「役割に誇りを持って」 えつこ

11月16日

 昨日は朝から1日中、緊張していました。それは、夕食後にアンサンブルどっきりオンステージがあり、昨日はあんなちゃんと私の日だったからです。緊張しすぎて、朝からずっと、少し内蔵に違和感を感じながら1日を過ごしていました。こんなところで内蔵と心との関わりを感じました。

 ずっと私は、色んな人に合う度に、「緊張する!」とばかり、言っていました。夕食の前、隣のゆりかちゃんにも、話しました。

 すると、ゆりかちゃんは、「心の中で一緒に歌っているから大丈夫だよ」という言葉をかけてくれました。そのときは、ぐっとこらえましたが、涙が出そうになりました。今夜は1人で演奏するけれど、1人ではないのだと、思いました。さとみちゃんが、アンサンブルの完成度を高めるために企画してくれたこと。誰かに点数をつけられるものでもなく、楽しんで演奏しても良いのだと、思いました。

 夕食後、ダンス練習の後に、みんなの前で演奏をしました。私の前はあんなちゃんでした。凛として誇り高いあんなちゃんのトランペットの音色に、勇気をもらいました。これは競争ではないのだ、アンサンブルはチームプレイなのだと、安心した気持ちになりました。

 自分の番が来ました。かなり緊張して音が震えてしまう部分もあったけれど、みんなにあたたかく見守ってもらえて、嬉しかったです。前で聞いてくれているあゆちゃんが、歌いながら聞いてくれたことも嬉しかったです。

 みんなの前で自分のパートだけを1人で演奏することで、自分の演奏の浅さや、もっとこうしたい、というところがよりハッキリと見えてきました。それをみんなの前でさらけ出したことで、スッキリとした気持ちにもなりました。自分がまだまだ出来ていないところを自覚をしたけれど、それによって自己否定をするわけではなく、逆に、気持ちにもっと火が着きました。
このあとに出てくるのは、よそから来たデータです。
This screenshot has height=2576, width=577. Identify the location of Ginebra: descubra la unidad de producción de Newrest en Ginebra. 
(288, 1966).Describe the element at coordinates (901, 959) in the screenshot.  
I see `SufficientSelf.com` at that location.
 以前、アンサンブル練習のときに、さとみちゃんが、イメージが音になるということを話してくれました。そのときに、「こんなんじゃ嫌だ、という気持ちで、イメージに音を近づけるんだよ」とも話してくれました。
 サックスを吹いているときのさとみちゃんは、涼しげで格好良いけれど、それは本当に楽をして吹いているわけではなくて、逆に、自分に厳しく、求める気持ちを強く持っているからこその、さとみちゃんのサックスの音色なのだと、思いました。
 今日のことを通して、こんなんじゃ嫌だ、という気持ちが強くなりました。音源を聞き込んで、自分は出来ると信じて、トロンボーンに向かいます。
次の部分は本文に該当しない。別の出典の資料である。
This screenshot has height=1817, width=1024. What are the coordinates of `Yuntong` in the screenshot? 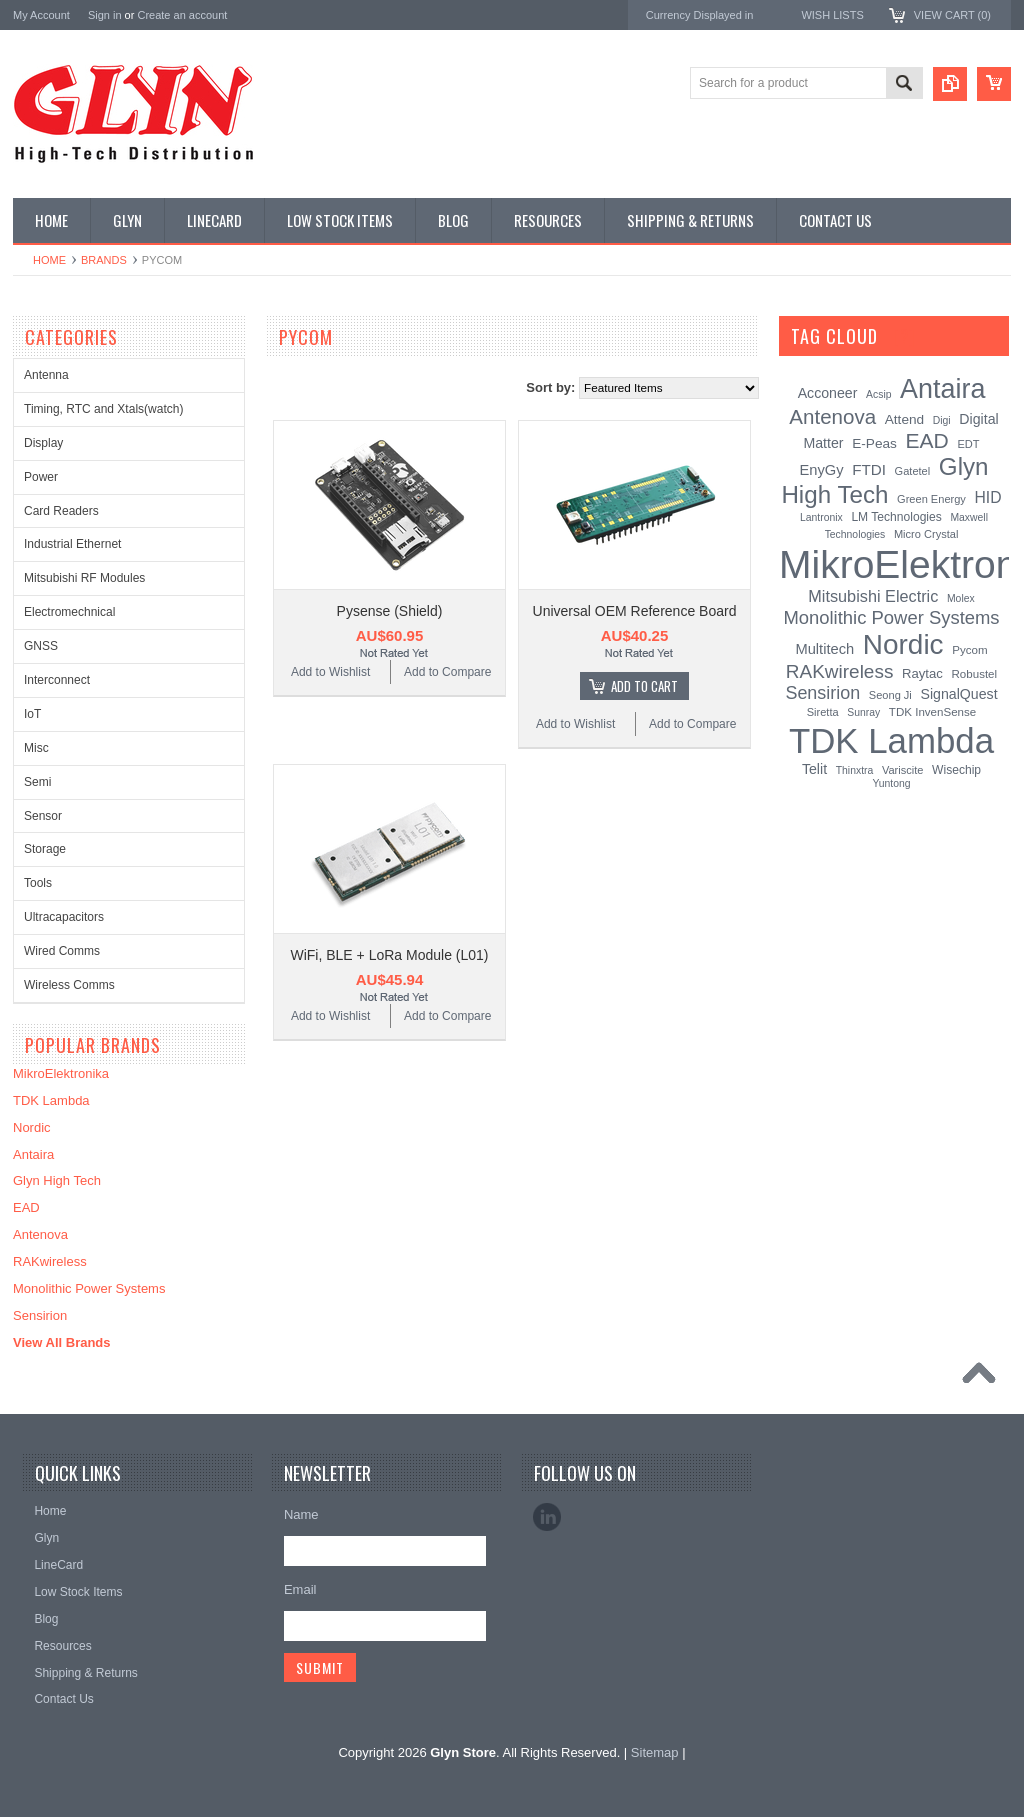 It's located at (891, 783).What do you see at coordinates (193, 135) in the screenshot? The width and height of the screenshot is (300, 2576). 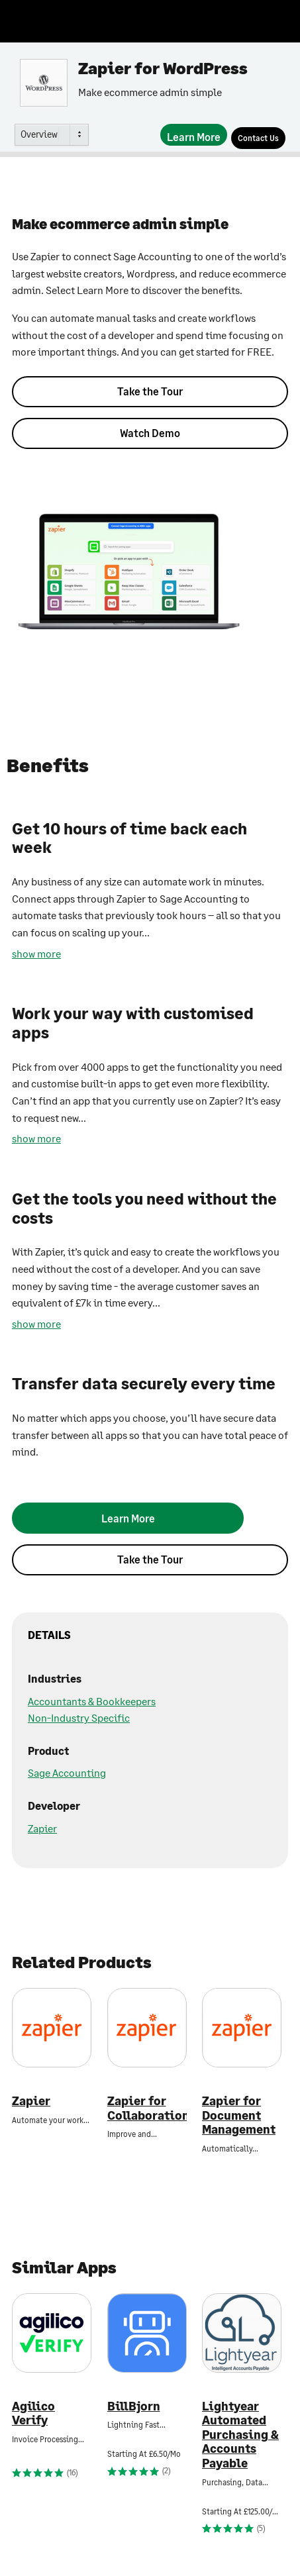 I see `[Learn More]` at bounding box center [193, 135].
 もうひとつ、書きたい、このどっきりオンステージを通じて最近気がついたことは、アンサンブルには1人1人の存在がとても大きいのだということです。みんながメロディーでもつまらない。聞いている人にはわからないくらいに小さな音で伴奏を吹くことがありますが、その音にも、とても意味があります。いらない人は1人もいません。
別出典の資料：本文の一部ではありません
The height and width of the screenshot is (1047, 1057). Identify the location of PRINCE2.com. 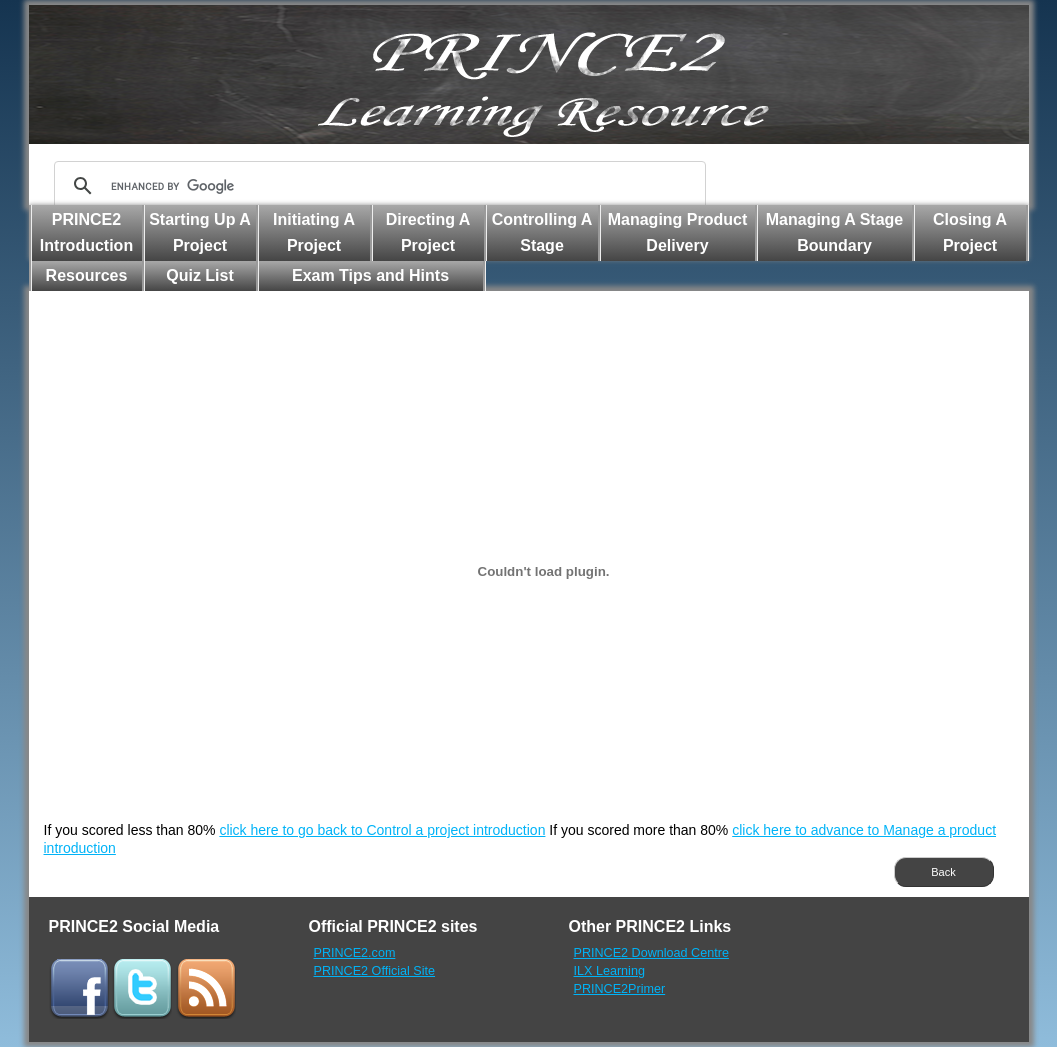
(355, 953).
 これは、アンサンブル以外にも、コンサートを作る上でも、なのはなファミリーで生活する上でも、生きる上でも、言えることではないかと、思いました。1人ひとりに役割がある。私が誰であっても良い。能力が低くても、私だからこそ出来ることが必ずある。ただ、誠実に、自分の役割に誇りを持って、生きていたいです。